2. A serious debt must be repaid. OUR DINO WILL NEVER BE REPAID AND SHOULD NEVER BE REPAID.
Only a budget surplus can reduce our DINO. Since dropping the gold standard in1971, we have had only four years of very modest surplus. None is now in sight. To supply enough treasuries, the ONLY risk-free instruments used for trade collateral, insurance, pensions, bank reserves, etc., OUR DINO MUST GROW WITH OUR ECONOMY. In fact, deflation and depression will hit us hard unless big budget deficits replace our cash now flowing into China.
Q2: Could savers make a run on Treasury bonds?
A2: Yes, when savers can get risk-free returns from the Wall Street casino or from GM bonds, Illinois bonds, or Detroit bonds. Safety is not everything. Safety is the ONLY thing! Thats why the whole world relies on US bonds.
Q3. Could savers stop buying Treasury bonds?
A3. Sure, when nobody needs risk-free interest for trade collateral, insurance, pensions, bank reserves, etc., etc.
Q4: Could savers prefer foreign sovereign bonds?

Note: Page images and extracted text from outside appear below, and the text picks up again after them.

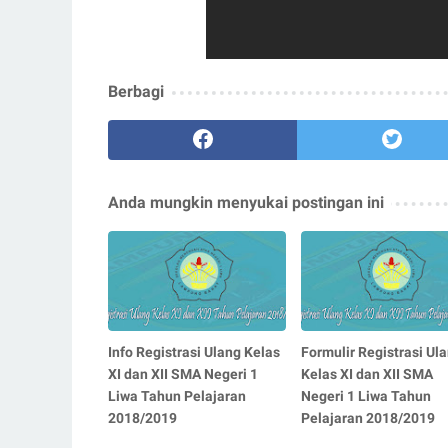
Berbagi
Anda mungkin menyukai postingan ini
Info Registrasi Ulang Kelas
Formulir Registrasi Ul
XI dan XII SMA Negeri 1
Kelas XI dan XII SMA
Liwa Tahun Pelajaran
Negeri 1 Liwa Tahun
2018/2019
Pelajaran 2018/2019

A4: Yes, indeed! So far, almost two thirds of the worlds reserve currencies are in US dollars and about half of all US Treasury bonds are held by foreigners. But if Chinas infrastructure and productivity become better than ours, its sovereign bonds could become safer than ours. But that could happen only if US v**ers worry more about our DINO than they worry about our falling bridges, failing schools, leaking sewers, aging power grids, etc., etc., etc.
Q5: Wont we need higher tax rates to pay for infrastructure?
A5: Taxes only counteract inflation. Congress never spends tax revenue. The IRS destroys all of its receipts, actually shredding cash payments and selling the pulp. For spending, Congress creates money out of thin air (just like your corner bank creates loans), deposits it in the Treasury, and writes checks. Then the Treasury auctions bonds to finance the deficit, which is limited only by Congress and NEVER by tax revenue. The only rational reason to restrict deficit spending is the onset of harmful inflation. Until then, Congress can and must spend freely on our DINOs annual debt interest and on much-needed infrastructure for the future. Every day, you fill your kitchen sink AND you stop it from overflowing. Why cant Congress fill our economy with money AND prevent inflation? Ask them!